Oleh Tarli Nugroho
Pembaca media
Hari ini (Rabu, 25 Juni 2014), Koran Tempo di halaman tujuh memuat pernyataan Goenawan Mohamad (GM) bahwa "media massa tidak harus bersikap netral dalam kebijakan pemberitaannya". Yang penting, menurutnya, isinya "tidak memfitnah". Untuk menguatkan pendapatnya, GM menggunakan contoh Majalah Fikiran Ra'jat yang dipimpin Soekarno pada tahun 1930-an. Bung Karno juga tidak netral ketika menulis, ujarnya.
Menurut saya, "tidak harus" adalah bentuk pernyataan spekulatif penuh keraguan. Itu lebih mewakili sikap pembenaran daripada ikhtiar yang benar-benar untuk merumuskan ulang, jika itu memang diperlukan, hal-hal terkait standar jurnalistik. Dengan mengkontraskan "boleh tidak netral" dengan "fitnah" dalam posisi yang secara konseptual seolah equal, pernyataan itu secara tidak langsung juga sedang meremehkan standar liputan berimbang.

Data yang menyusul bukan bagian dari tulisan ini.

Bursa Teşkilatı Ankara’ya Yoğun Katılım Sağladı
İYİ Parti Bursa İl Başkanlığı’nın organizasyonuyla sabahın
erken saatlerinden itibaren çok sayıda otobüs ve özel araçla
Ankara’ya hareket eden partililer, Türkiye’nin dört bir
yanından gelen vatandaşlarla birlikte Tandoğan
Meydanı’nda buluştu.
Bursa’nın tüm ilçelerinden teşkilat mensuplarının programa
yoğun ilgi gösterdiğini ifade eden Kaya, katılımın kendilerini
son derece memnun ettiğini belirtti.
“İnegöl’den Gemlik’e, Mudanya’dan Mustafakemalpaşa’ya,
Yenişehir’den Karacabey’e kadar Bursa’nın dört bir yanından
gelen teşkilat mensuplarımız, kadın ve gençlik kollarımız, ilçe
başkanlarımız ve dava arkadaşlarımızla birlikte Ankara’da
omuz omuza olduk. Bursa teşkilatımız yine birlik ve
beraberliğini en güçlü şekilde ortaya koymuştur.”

Asal bukan fitnah, media boleh bersikap tidak netral dengan mengabaikan cover both sides, misalnya. Saya tidak percaya ucapan macam itu bisa keluar dari seorang yang sering disebut sebagai salah satu "empu jurnalis(tik)" di Indonesia, dan itu diucapkan pada peringatan pembredelan sebuah media yang dulu sering disebut sebagai barometer standar jurnalistik. Zaim Uchrowi dulu bahkan pernah menyebutnya sebagai kuil. Ya, kuil, tempat para rahib dan pendekar berlatih mengasah ketajaman pena dan pikiran.

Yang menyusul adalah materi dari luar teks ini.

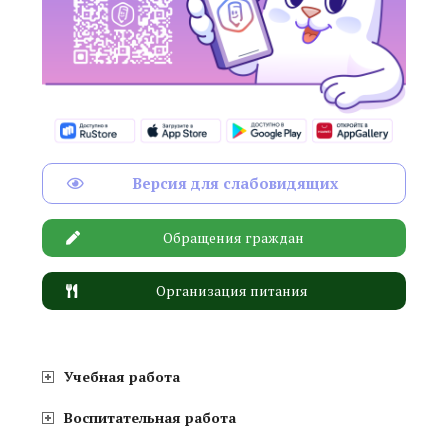
Версия для слабовидящих
Обращения граждан
Организация питания
Учебная работа
Воспитательная работа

Memasukan "fitnah" sebagai sebuah ukuran verbal dalam jurnalisme juga cukup problematis. Bukan substansinya, tapi verbalismenya. Ukuran "faktual" dan "cover both sides" sebenarnya sudah cukup memagari standar jurnalistik. Saya khawatir, hanya karena intensi untuk memberikan pembenaran atas kekacauan praktik jurnalisme politik paling kurang pada dua tahun terakhir ini, setelah ini jangan-jangan "suudzon" (prasangka buruk) juga menjadi ukuran baru yang lain. Bagaimana, misalnya, para jurnalis bisa melakukan liputan investigatif jika "presumption of guilty" yang biasanya menjadi dasar sebuah liputan investigatif tiba-tiba dianggap sebagai 'suudzon', sebuah sikap yang dalam kacamata agama bernilai dosa. Menyerap kosakata sejenis "fitnah" ke dalam perbincangan jurnalistik, apalagi dilakukan oleh para jurnalis sendiri, menurut saya adalah sebuah kemunduran dengan komplikasi terusan yang tak terbayangkan.
Dan terus terang saya merasa geli ketika GM menggunakan Fikiran Ra'jat sebagai contoh ukuran bagi jurnalisme yang tidak netral itu. Fikiran Ra'jat adalah media agitasi dan propaganda (agitprop) kaum pergerakan kebangsaan, seperti halnya Majalah Daulat Ra'jat yang digawangi Hatta, dan media-media kaum pergerakan lainnya di masa itu. Media-media itu diterbitkan sebagai alat propaganda untuk menyebarkan kesadaran kebangsaan. Tepatkah menjadikan media propaganda sebagai standar jurnalistik? Kalau begitu, apakah GM sedang memproklamirkan secara terbuka bahwa media yang pernah dilahirkannya kini juga adalah sejenis media agitprop?! Selain faktor "fitnah", berarti tak ada bedanya dong antara Koran Tempo dengan Obor Rakyat jika begitu?! Apa memang iya begitu?
Pertanyaan lain saya, bukankah dulu GM dan kawan-kawannya pernah sangat menggelisahkan model pemberitaan Harian Rakjat dan rombongannya? Kenapa dulu digelisahkan jika logika yang sama, bahwa media pada dasarnya hanyalah alat propaganda untuk membela kepentingan politik yang diimani, kini justru digunakan sebagai legitimasi untuk membela praktik jurnalistik yang diimaninya sendiri?! Kemana gerangan kegelisahannya dulu itu?!
Akhirnya, tak ada yang lebih menggelikan daripada seorang pejuang kejatuhan Soekarno yang kemudian menggunakan Soekarno sebagai pembela posisinya hari ini, dan seorang pejuang Orde Baru yang kini mengkampanyekan ketakutan pada orde yang pernah didirikannya itu.
Begitulah politik. Dan sepertinya begitulah setiap orang berpolitik hari ini. Tapi, jika begitu, kenapa ada yang merasa dirinya lebih suci, lebih benar, sehingga lebih berhak menentukan kebenaran bagi semua orang?!